Rafael Nadal of Spain crushed Norwegian Casper Ruud on Sunday to lift the French Open trophy for an incredible 14th time — he has not lost a final at the Roland Garros. The win also gave Nadal a record-extending 22nd Grand Slam title. A look at Nadal’s place in tennis history and his remarkable journey.
Comment: Why Nadal is the GOAT
Shyam A. Krishna, Senior Associate Editor
Is Rafael Nadal the greatest of all time (GOAT)? He’s got the numbers. With 22 men’s Grand Slam titles, the Spaniard has won two more than his nearest rivals for the mantle of the greatest player — Roger Federer of Switzerland and Novak Djokovic of Serbia.
Are statistics the true measure of greatness? No, definitely not. Nadal’s brilliance goes beyond data, although the numbers stack up well for him. Winner of 14 French Opens, Nadal has also won four US Opens, two Australian Opens and two Wimbledons. That makes him a complete player, having won on clay, grass and hard courts: a feat that eluded some of the best players in history, including Bjorn Borg of Sweden and Pete Sampras of the United States.
Nadal is a complete player. No arguments on that. Djokovic and Federer too have won the tennis majors on all surfaces, which makes them also complete players and contenders for the GOAT title. But their record pales in comparison. At 36, Nadal is the oldest French Open champion, and he seems capable of winning many more, although his incredible athleticism has waned.

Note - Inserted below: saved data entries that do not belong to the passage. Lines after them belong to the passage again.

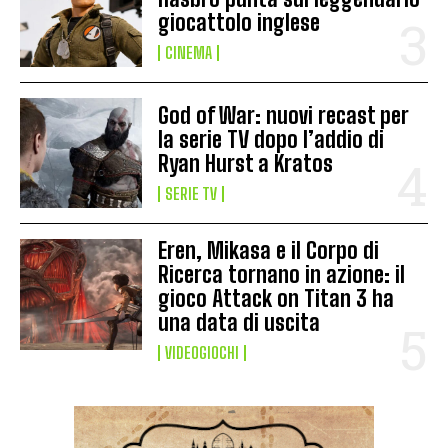
giocattolo inglese
CINEMA
God of War: nuovi recast per
la serie TV dopo l’addio di
Ryan Hurst a Kratos
SERIE TV
Eren, Mikasa e il Corpo di
Ricerca tornano in azione: il
gioco Attack on Titan 3 ha
una data di uscita
VIDEOGIOCHI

To me, the most appealing Nadal trait is his never-say-die attitude. A Nadal match is never over until the last point is played. For, the Spaniard has won titles from seemingly lost positions.
Nadal is not my favourite player, simply because of his awkward playing style. A heavily-spun forehand that follows through and finishes over his head is an ungainly sight in tennis. His game is to hare down the court and return every shot with a blistering forehand or a crunching double-fisted backhand. Not much of a game plan, I thought, although he plays the drop more often these days. But it’s worked for Nadal. Well enough to win 92 ATP titles. Twenty-two majors too.
To win on Sunday, Nadal fought through the pain barrier. But then, that’s a recurring theme in the last two years. Painkillers may numb the pain in his foot, but he needs to perform at the highest level to win a Grand Slam. As each of his rivals knows, Nadal has the knack of raising his game by several notches in times of adversity. That’s the hallmark of a champion. A champion, who is the best in history.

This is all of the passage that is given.